SPACEX CREW-9 BEGINS JOURNEY BACK TO EARTH – A long-awaited trip back to Earth
NASA astronauts Butch Wilmore and Suni Williams departed the International Space Station early on Tuesday (March 18) in a SpaceX capsule for a long-awaited trip back to Earth, nine months after their faulty Boeing BA.N Starliner craft upended what was to be a roughly week-long test mission.
Wilmore and Williams, two veteran NASA astronauts and retired U.S. Navy test pilots, strapped inside their Crew Dragon spacecraft along with two other astronauts and undocked from the orbiting laboratory at 1.05 a.m. ET (0505 GMT), embarking on a 17-hour trip to Earth.
The four-person crew, formally part of NASA’s Crew-9 astronaut rotation mission, is scheduled for a splashdown off Florida’s coast Tuesday evening.

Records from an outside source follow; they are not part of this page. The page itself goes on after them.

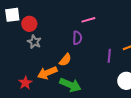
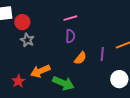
pink line: (88, 20) -> (70, 18), moved
orange semicircle: (65, 60) -> (80, 58), moved

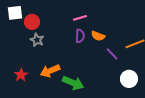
purple line: (102, 54) -> (112, 54), turned -48
orange semicircle: (80, 58) -> (98, 36), moved, turned 72
red star: (18, 81) -> (21, 75), moved

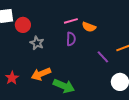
orange semicircle: (98, 36) -> (89, 27), moved
gray star: (37, 40) -> (37, 43), moved

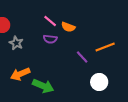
pink line: (71, 21) -> (50, 21), turned 56
purple semicircle: (71, 39) -> (50, 39), turned 96

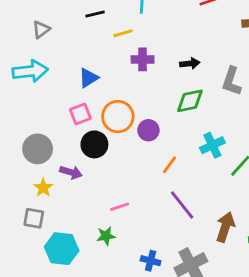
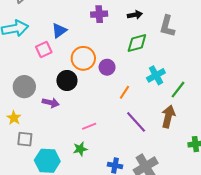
pink square: (80, 114) -> (44, 50), moved
yellow star: (43, 188) -> (14, 118), moved
brown arrow: (225, 227) -> (168, 117), moved

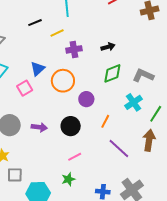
gray L-shape: (167, 26) -> (143, 75), moved, turned 105
orange circle: (83, 58) -> (63, 81), moved
black circle: (67, 80) -> (71, 126), moved
purple arrow: (51, 103) -> (39, 127), moved

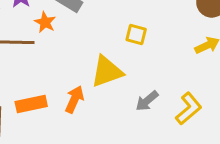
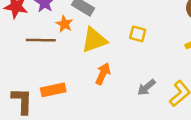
yellow triangle: (107, 72) -> (94, 40), moved
orange arrow: (74, 99) -> (103, 74), moved

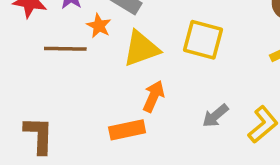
yellow square: (138, 34) -> (203, 40), size x1.6
orange rectangle: (53, 90) -> (127, 130), moved

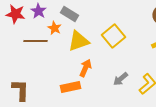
yellow square: (203, 40) -> (113, 36), turned 35

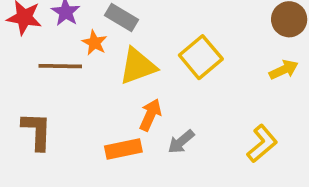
gray arrow: (120, 79) -> (181, 142), moved
brown L-shape: (20, 90) -> (37, 131), moved

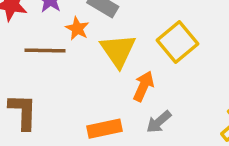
yellow triangle: (138, 66) -> (118, 51), turned -45
orange arrow: (150, 115) -> (144, 86), moved

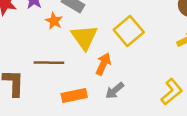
brown line: (45, 51) -> (49, 63), moved

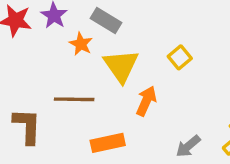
yellow square: (129, 31) -> (180, 57), size x0.6
gray arrow: (115, 90) -> (188, 146), moved

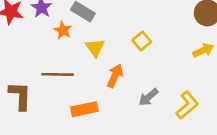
yellow triangle: (121, 66) -> (95, 48), size x0.7
gray arrow: (188, 146) -> (148, 97), moved

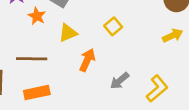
yellow triangle: (95, 48) -> (68, 33), turned 42
orange rectangle: (84, 109) -> (37, 92), moved

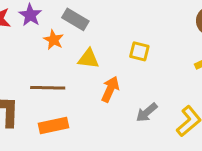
yellow square: (113, 26) -> (139, 51), turned -36
yellow triangle: (68, 33) -> (88, 59), turned 30

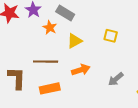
yellow triangle: (88, 59) -> (75, 41), turned -35
orange arrow: (110, 89) -> (81, 70), moved, turned 48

Dressed in re-entry suits, boots and helmets, the astronauts were seen earlier on NASA’s live footage laughing, hugging and posing for photos with their colleagues from the station shortly before they were shut into the capsule for two hours of final pressure, communications and seal tests.
The astronaut pair had launched into space as Starliner’s first crew in June for what was expected to be an eight-day test mission. But issues with Starliner’s propulsion system led to cascading delays in their return home, culminating in a NASA decision last year to have them take a SpaceX craft back this year as part of the agency’s crew rotation schedule.
Upon splashing down, Wilmore and Williams will have logged 286 days in space – longer than the average six-month ISS mission length, but far short of U.S. record holder Frank Rubio. His continuous 371 days in space ending in 2023 was the unexpected result of a coolant leak on a Russian spacecraft.